2. The electron pump of
|
I. Field of the Invention
The present invention relates to electron pumps. More particularly, the present invention concerns a device to produce an electric flow from electrons freed from a quartz crystal.
II. Prior Art
The emission of electrons, particularly as a beam of radiation, is known by the term "light amplification by simulated emission of radiation," commonly referred to as a "laser." The related "microwave amplification by simulated emission of radiation" is commonly referred to as a "maser." Briefly, such devices achieve the desired end by pumping, excitation, and emission processes occurring at fast speeds. Electrons are raised from a close orbit to an outer orbit by pumping or radiation. This results in an excess of electrons in the outer orbit. Under excitement, some of these excess electrons flow to a middle orbit. From the middle orbit, the electrons fill in the openings created by the radiation. In falling into the closest orbit, there is an emission of radiation. This emission is the beam noted with these devices.
This general principle has been embodied in several applications and improvements. One device is found in U.S. Pat. No. 5,222,073, issued Jun. 22, 1993 to Epstein et al. and entitled "ROD LASERS." Epstein et al. teach a neodymium glass rod being excited by flash lamps. The radiation emission therefrom produces the laser beam. Flowing fluid is used in coiled tubes around the rod to keep the temperatures below the threshold for stress fractures to occur. Temperature monitoring prevents continued operation beyond the means to regulate the temperature.
Other devices are legion, giving various advances and innovations from water cooled laser systems in U.S. Pat. No. 4,715,039 to heat webs used in U.S. Pat. No. 4,649,547. What is lacking in the art is means to use the excitation cycle of the laser and maser devices to produce an electrically usable current for industrial or other use. It is to this end that the present invention is directed.

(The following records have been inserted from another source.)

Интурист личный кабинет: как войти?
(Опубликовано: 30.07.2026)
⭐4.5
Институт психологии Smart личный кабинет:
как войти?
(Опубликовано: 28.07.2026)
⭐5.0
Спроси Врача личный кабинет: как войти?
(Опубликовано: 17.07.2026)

The present invention is an electron pump comprising:
(a) an inner housing formed of a metallic alloy, the inner housing having an inner chamber therein, the inner chamber having therein:
(1) a metallic rod centrally disposed therein;
(2) a quartz crystal axially disposed around the rod, an electron flow being generated from the crystal;
(3) a plurality of flash lamps disposed around the crystal; and
(4) a plurality of reflectors surrounding the lamps;
(b) means for cooling surrounding the inner housing;
(c) an outer housing disposed around the means for cooling, the outer housing having an outer chamber therein, the outer chamber having coiled wire windings therein; and
(d) a plurality of carbon brushes disposed proximate one end of the metallic rod, the brushes receiving the electron flow and creating an electric current therefrom.
The present invention is an electron pump that improves upon traditional laser technology by generating an electric current therefrom.

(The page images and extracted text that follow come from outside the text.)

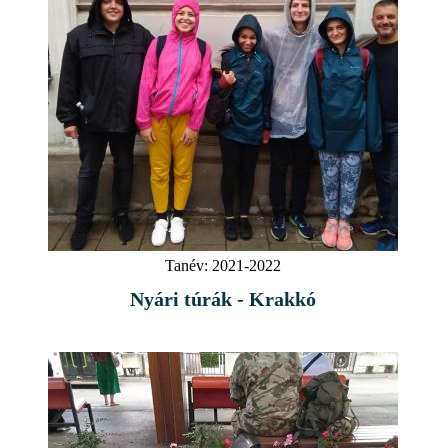
Tanév:
2021-2022
Nyári túrák - Krakkó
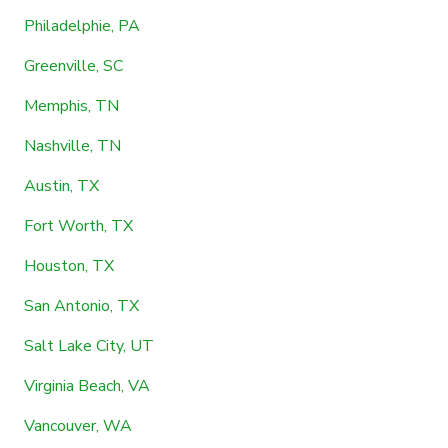
Philadelphie, PA
Greenville, SC
Memphis, TN
Nashville, TN
Austin, TX
Fort Worth, TX
Houston, TX
San Antonio, TX
Salt Lake City, UT
Virginia Beach, VA
Vancouver, WA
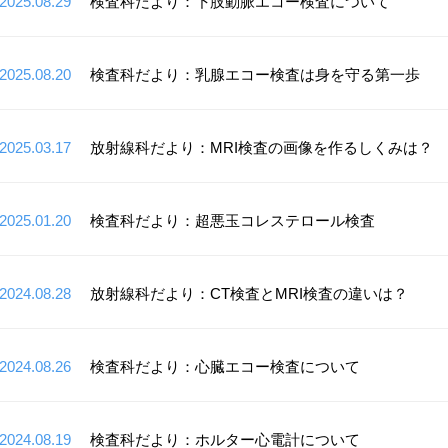
2025.08.29
検査科だより：下肢動脈エコー検査について
2025.08.20
検査科だより：乳腺エコー検査は身を守る第一歩
2025.03.17
放射線科だより：MRI検査の画像を作るしくみは？
2025.01.20
検査科だより：超悪玉コレステロール検査
2024.08.28
放射線科だより：CT検査とMRI検査の違いは？
2024.08.26
検査科だより：心臓エコー検査について
2024.08.19
検査科だより：ホルター心電計について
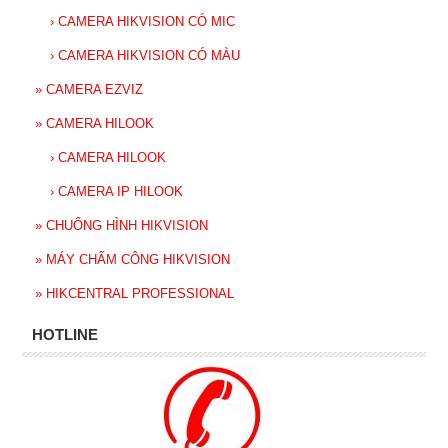
›
CAMERA HIKVISION CÓ MIC
›
CAMERA HIKVISION CÓ MÀU
»
CAMERA EZVIZ
»
CAMERA HILOOK
›
CAMERA HILOOK
›
CAMERA IP HILOOK
»
CHUÔNG HÌNH HIKVISION
»
MÁY CHẤM CÔNG HIKVISION
»
HIKCENTRAL PROFESSIONAL
HOTLINE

The pump comprises a pair of mounts; a first or inner housing surrounding a first or inner chamber; means for cooling surrounding the inner housing; a second or outer housing surrounding a second or outer chamber, the means for cooling and the inner housing disposed within the outer chamber; and a plurality of coiled wire windings disposed around the means for cooling within the outer chamber. The outer housing contacts and rests upon the mounts.
The inner housing contains a metallic rod and a quartz crystal axially disposed therearound. One end of the metallic rod engages a computator. A plurality of flash lamps surrounding the quartz crystal, and a plurality of reflectors surrounding the flash lamps, pump the electron level in the quartz crystal. The means for cooling cools the inner chamber and the elements therein, which is needed because the temperature rises quickly during the pumping process.

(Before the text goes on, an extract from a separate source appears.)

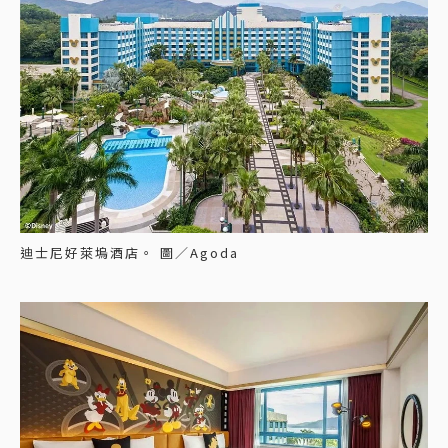
迪士尼好萊塢酒店。 圖／Agoda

The outer chamber contains a plurality of electrically conductive wire windings surrounding the means for cooling. A stator in the outer chamber provides electric current to the wire windings.
In use, the outer housing, and thus the wire windings, rotate in a first direction, and the metallic rod and the computator rotate in a second direction opposite to the first direction. In conjunction with the pumping action in the quartz crystal generated by the flash lamps and the reflectors, this bi-directional rotation generates an electron flow into the computator. The electron flow goes from the computator into a plurality of carbon brushes that abut the computator. An electric current leaves the carbon brushes via at least one wire. Thus, the pump generates an electric current.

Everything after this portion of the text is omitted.